**Provided data**
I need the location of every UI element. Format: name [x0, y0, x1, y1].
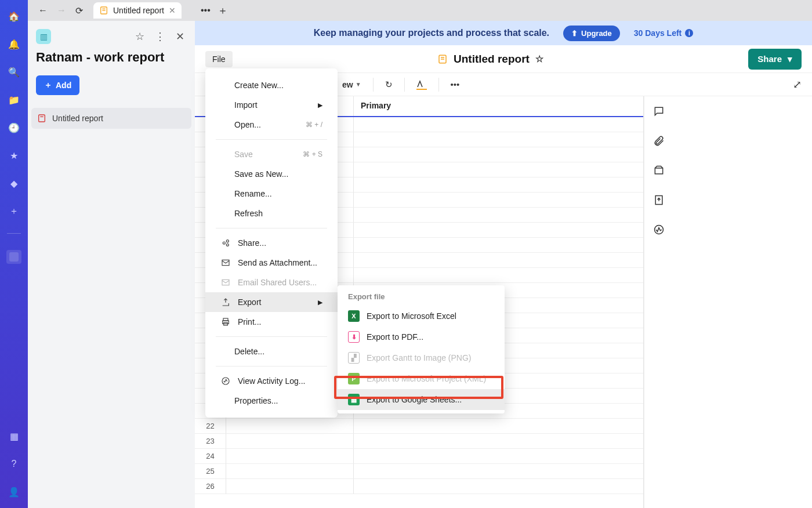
row-number: 26: [195, 479, 226, 494]
expand-icon[interactable]: ⤢: [793, 78, 802, 91]
toolbar-separator: [373, 78, 374, 92]
export-item-proj: PExport to Microsoft Project (XML): [338, 368, 505, 389]
menu-rename[interactable]: Rename...: [205, 184, 338, 204]
browser-tabbar: ← → ⟳ Untitled report ✕: [28, 0, 195, 21]
highlight-icon[interactable]: [416, 79, 427, 90]
workspace-menu-icon[interactable]: ⋮: [153, 29, 168, 44]
table-row[interactable]: 24: [195, 449, 643, 464]
more-icon[interactable]: •••: [451, 79, 460, 89]
chevron-right-icon: ▶: [318, 101, 322, 109]
export-item-label: Export to Microsoft Excel: [367, 311, 456, 321]
close-tab-icon[interactable]: ✕: [169, 6, 176, 15]
export-submenu: Export file XExport to Microsoft Excel⬇E…: [338, 285, 505, 413]
export-item-png: ▞Export Gantt to Image (PNG): [338, 347, 505, 368]
upgrade-button-label: Upgrade: [581, 29, 612, 38]
row-number: 24: [195, 449, 226, 464]
menu-open[interactable]: Open...⌘ + /: [205, 115, 338, 135]
help-icon[interactable]: ?: [8, 458, 20, 470]
menu-save-as-new[interactable]: Save as New...: [205, 164, 338, 184]
proofs-icon[interactable]: [653, 165, 665, 179]
favorite-report-icon[interactable]: ☆: [535, 53, 543, 64]
proj-icon: P: [348, 373, 360, 384]
menu-properties[interactable]: Properties...: [205, 391, 338, 411]
export-item-pdf[interactable]: ⬇Export to PDF...: [338, 326, 505, 347]
add-button[interactable]: ＋ Add: [36, 75, 79, 95]
folder-icon[interactable]: 📁: [8, 94, 20, 106]
star-icon[interactable]: ★: [8, 150, 20, 161]
project-list: Untitled report: [28, 108, 195, 129]
mail-icon: [220, 258, 231, 267]
menu-activity-log[interactable]: View Activity Log...: [205, 371, 338, 391]
export-menu-title: Export file: [338, 285, 505, 306]
menu-create-new[interactable]: Create New...: [205, 75, 338, 95]
view-button[interactable]: ew ▼: [342, 80, 361, 89]
active-app-icon[interactable]: [6, 250, 21, 264]
share-icon: [220, 238, 231, 248]
search-icon[interactable]: 🔍: [8, 66, 20, 78]
bell-icon[interactable]: 🔔: [8, 38, 20, 50]
reload-icon[interactable]: ⟳: [72, 3, 86, 19]
workspace-logo: ▥: [36, 29, 51, 44]
sidebar-item-label: Untitled report: [52, 114, 103, 123]
rail-divider: [7, 233, 21, 234]
column-header-primary[interactable]: Primary: [354, 96, 643, 116]
table-row[interactable]: 22: [195, 419, 643, 434]
back-icon[interactable]: ←: [35, 3, 51, 18]
tab-title: Untitled report: [113, 6, 164, 15]
tab-overflow-icon[interactable]: •••: [201, 5, 211, 16]
forward-icon[interactable]: →: [53, 3, 70, 18]
tabstrip-right: ••• ＋: [195, 0, 812, 21]
svg-rect-3: [39, 115, 45, 122]
menu-share[interactable]: Share...: [205, 233, 338, 253]
attachments-icon[interactable]: [653, 135, 665, 150]
home-icon[interactable]: 🏠: [8, 10, 20, 22]
row-number: 22: [195, 419, 226, 434]
png-icon: ▞: [348, 352, 360, 364]
menu-delete[interactable]: Delete...: [205, 342, 338, 361]
activity-icon[interactable]: [653, 224, 665, 238]
chevron-down-icon: ▼: [356, 81, 361, 88]
upgrade-button[interactable]: ⬆ Upgrade: [563, 26, 620, 41]
export-item-label: Export to PDF...: [367, 332, 423, 342]
svg-point-10: [654, 226, 663, 234]
chevron-right-icon: ▶: [318, 299, 322, 306]
table-row[interactable]: 26: [195, 479, 643, 494]
report-icon: [437, 54, 448, 64]
chevron-down-icon: ▾: [788, 54, 792, 64]
close-panel-icon[interactable]: ✕: [173, 29, 187, 44]
favorite-workspace-icon[interactable]: ☆: [133, 29, 147, 44]
menu-export[interactable]: Export▶: [205, 292, 338, 312]
table-row[interactable]: 25: [195, 464, 643, 479]
upgrade-banner: Keep managing your projects and process …: [195, 21, 812, 45]
share-button[interactable]: Share ▾: [748, 49, 802, 70]
gsheet-icon: ▦: [348, 394, 360, 405]
left-rail: 🏠 🔔 🔍 📁 🕘 ★ ◆ ＋ ▦ ? 👤: [0, 0, 28, 508]
refresh-icon[interactable]: ↻: [385, 79, 393, 90]
row-number: 23: [195, 434, 226, 449]
sidebar-item-untitled-report[interactable]: Untitled report: [31, 108, 191, 129]
comments-icon[interactable]: [653, 106, 665, 120]
table-row[interactable]: 23: [195, 434, 643, 449]
new-tab-icon[interactable]: ＋: [217, 3, 228, 17]
plus-icon[interactable]: ＋: [8, 205, 20, 217]
export-icon: [220, 297, 231, 307]
sidebar-panel: ← → ⟳ Untitled report ✕ ▥ ☆ ⋮ ✕ Ratnam -…: [28, 0, 195, 508]
clock-icon[interactable]: 🕘: [8, 122, 20, 133]
row-number: 25: [195, 464, 226, 479]
menu-import[interactable]: Import▶: [205, 95, 338, 115]
export-item-gsheet[interactable]: ▦Export to Google Sheets...: [338, 389, 505, 410]
menu-print[interactable]: Print...: [205, 312, 338, 332]
account-icon[interactable]: 👤: [8, 486, 20, 498]
grid-apps-icon[interactable]: ▦: [8, 430, 20, 442]
svg-rect-8: [655, 168, 662, 174]
file-menu-button[interactable]: File: [205, 51, 233, 67]
right-rail: [644, 96, 673, 508]
menu-refresh[interactable]: Refresh: [205, 204, 338, 223]
workapps-icon[interactable]: ◆: [8, 177, 20, 189]
trial-days-left[interactable]: 30 Days Left i: [634, 28, 693, 38]
pdf-icon: ⬇: [348, 331, 360, 343]
export-item-excel[interactable]: XExport to Microsoft Excel: [338, 306, 505, 326]
menu-send-attachment[interactable]: Send as Attachment...: [205, 253, 338, 273]
publish-icon[interactable]: [653, 194, 665, 209]
tab-untitled-report[interactable]: Untitled report ✕: [93, 2, 182, 19]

**Exercise objective**
The total wanted is the number of lines in the entries above that contain "Excel". Give it alone.

**Response below**
3